It was obvious that the base had been hit the hardest by the bombardment. What had, according to Arcet, been a base near the size of the Senate District on Imperial Center, was just a mess of overlapping craters caused by capital-grade weapons to the point that they'd had to land inside one of the craters, that was large enough to take a YT-1300 and that had only a gentle slope. Thankfully, Arcet had brought some more equipment, and what radiation there had been had long since dissipated, doing away with the need for hazmat suits or something of that description which was a relief.

Where the Argument was parked had once been part of a large-ish open space next to the actual entrance to the base.

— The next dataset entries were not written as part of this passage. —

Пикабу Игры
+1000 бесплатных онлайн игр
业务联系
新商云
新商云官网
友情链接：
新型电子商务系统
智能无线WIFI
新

Lel and the others looked at where the pieces of debriswere which were mostly blocking off a tunnel that went off into the mountain.

Arcet grinned. "When I got here, all that marked the entrance was that pile of rubble. Took me most of a day to free it up enough to get in. Turns out, the first hundred metres of the tunnel are partially collapsed, but we'll get through."

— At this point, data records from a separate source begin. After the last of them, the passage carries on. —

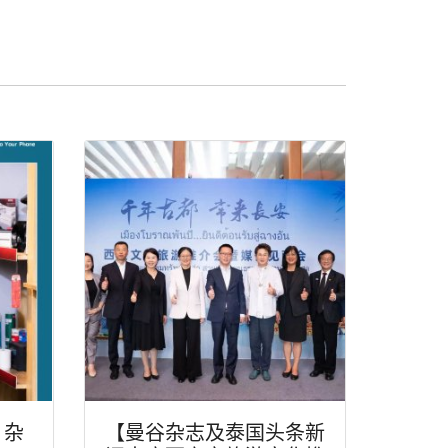
》杂
【曼谷杂志及泰国头条新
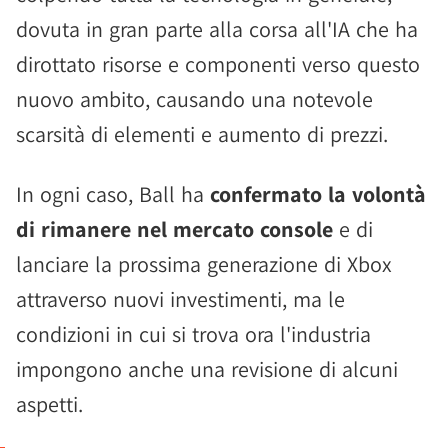
dovuta in gran parte alla corsa all'IA che ha
dirottato risorse e componenti verso questo
nuovo ambito, causando una notevole
scarsità di elementi e aumento di prezzi.
In ogni caso, Ball ha
confermato la volontà
di rimanere nel mercato console
e di
lanciare la prossima generazione di Xbox
attraverso nuovi investimenti, ma le
condizioni in cui si trova ora l'industria
impongono anche una revisione di alcuni
aspetti.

"I'm impressed." Lel replied, and he was. The entrance was large enough to take the largest walkers and armoured vehicles that the Republic had sported during the mid-clone wars, meaning just about anything short of an AT-AT, so that it was this intact after everything certainly was impressive.

"So was I when I first got here," Arcet replied, "and I bet so is he." Ceron, the person so described, laughed and nodded.

"Say what you want about the Republic, they knew how to build things," he said. Lel agreed, albeit probably for not quite the same reasons.

"Good thing then that the Empire wrote this place off," Ceron added, glancing at Lel while Arcet wasn't watching. Lel didn't know him very long, but it was clear that he was to be the lookout. "Right, once we are in there, be, for the love of the gods, be careful and mind the commlinks."

For emphasis, he raised his right arm where he wore a wrist mounted unit, not unlike Lel, though Ceron's had a few more buttons than was usual.

"Yes, dad," Lel replied with a smirk, and Arcet nodded.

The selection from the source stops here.